Host for the 2032 Olympic Games, Brisbane is one of the fastest-growing capital cities in Australia in terms of population and employment. Brisbane residents are young and skilled, highly educated and culturally diverse. Brisbane has a lovely sub-tropical climate, with mild winters and warm humid summers. Even in the midst of a Brisbane winter you'll be yearning to play in the parks and dine outdoors. Brisbane is a green city with clean, healthy air and a clear commitment to its environment, with the Brisbane City Council maintaining carbon neutral status for its operations since 2017. Brisbane's public transport system is a clean and green network of trains, ferries (CityCats) and buses that have been integrated so commuters can travel seamlessly between each service. Brisbane's nightlife is extensive, spread across both sides of the River, and packed with variety and options.


You're eligible if you meet the entry requirements for a higher degree by research.

How to apply

Before submitting an application you should:

You apply for this scholarship when you submit an application for a Doctor of Philosophy (PhD). You don't need to submit a separate scholarship application.

When you apply, please ensure that under the scholarships and collaborative study section you:

  1. Select ‘My higher degree is not collaborative’
  2. Select 'I am applying for, or have been awarded a scholarship or sponsorship'.
  3. Select ‘Other’, then ‘Research Project Scholarship’ and type in ‘RETRIEVAL-MACKENZIE’ in the 'Name of scholarship' field.

Selection criteria

Your application will be assessed on a competitive basis.

We take into account your:

  • previous academic record
  • publication record
  • honours and awards
  • employment history

A working knowledge of systems programming in:

  • C, C++, Rust, etc,
  • scripting skills in Python, bash, awk, R, etc, and
  • knowledge of data structures and algorithms would be of benefit to someone working on this project.

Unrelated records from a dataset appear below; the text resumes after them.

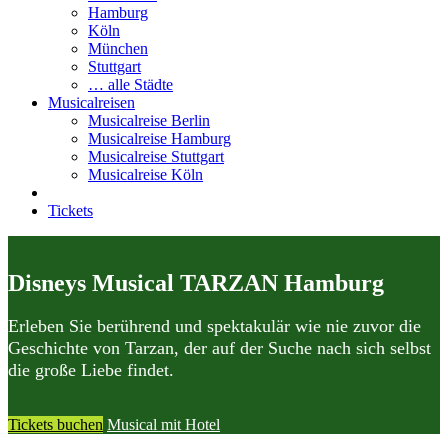
Hamburg
Köln
München
Stuttgart
… alle Städte
Musicalreisen
Musicalreise Berlin
Musicalreise Hamburg
Musicalreise Stuttgart
Musicalreise Köln
Tickets
Disneys Musical TARZAN Hamburg
Erleben Sie berührend und spektakulär wie nie zuvor die
Geschichte von Tarzan, der auf der Suche nach sich selbst
die große Liebe findet.
Tickets buchen
Musical mit Hotel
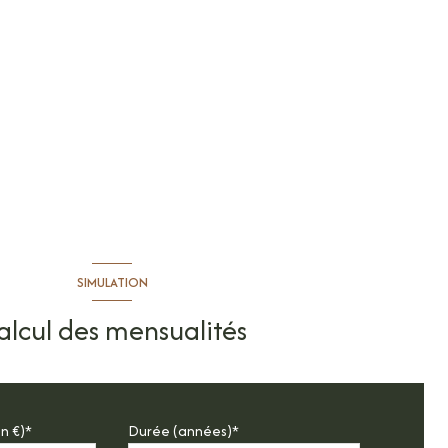
SIMULATION
alcul des mensualités
n €)*
Durée (années)*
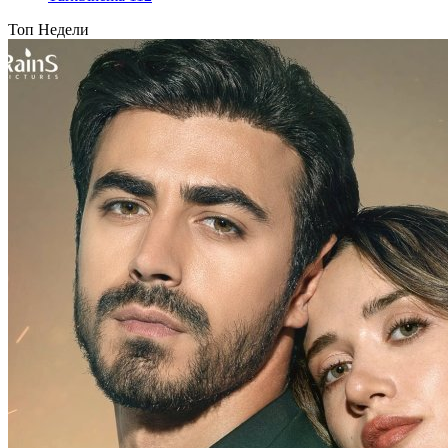
Топ Недели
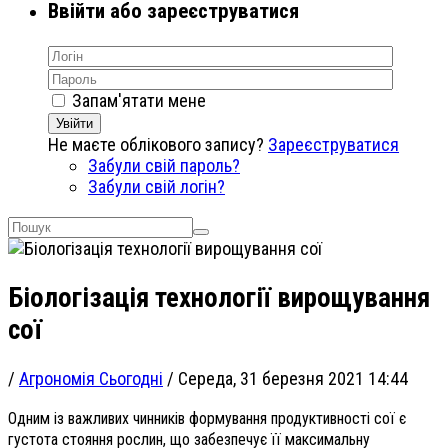
Ввійти або зареєструватися
Запам'ятати мене
Увійти
Не маєте облікового запису?
Зареєструватися
Забули свій пароль?
Забули свій логін?
Біологізація технології вирощування
сої
/
Агрономія Сьогодні
/
Середа, 31 березня 2021 14:44
Одним із важливих чинників формування продуктивності сої є
густота стояння рослин, що забезпечує її максимальну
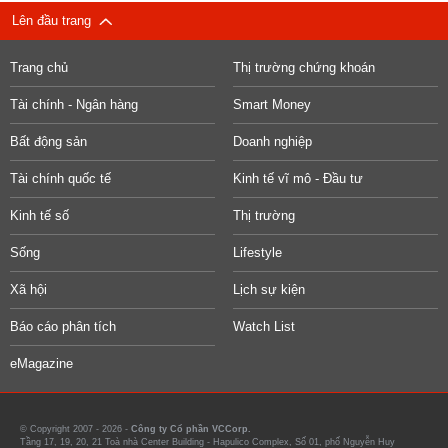
Lên đầu trang
Trang chủ
Thị trường chứng khoán
Tài chính - Ngân hàng
Smart Money
Bất động sản
Doanh nghiệp
Tài chính quốc tế
Kinh tế vĩ mô - Đầu tư
Kinh tế số
Thị trường
Sống
Lifestyle
Xã hội
Lịch sự kiện
Báo cáo phân tích
Watch List
eMagazine
© Copyright 2007 - 2026 -
Công ty Cổ phần VCCorp.
Tầng 17, 19, 20, 21 Toà nhà Center Building - Hapulico Complex, Số 01, phố Nguyễn Huy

You will demonstrate academic achievement in the field/s of information retrieval, data structures and algorithms, machine learning, natural language processing, and/or any relevant adjacent fields and the potential for scholastic success.

A background or knowledge of systems programming, data structures and algorithms is highly desirable.


A domestic part-time student with carer’s responsibilities, a medical condition or a disability, which prevents them from studying full time may be eligible for scholarship consideration, on a case-by-case basis.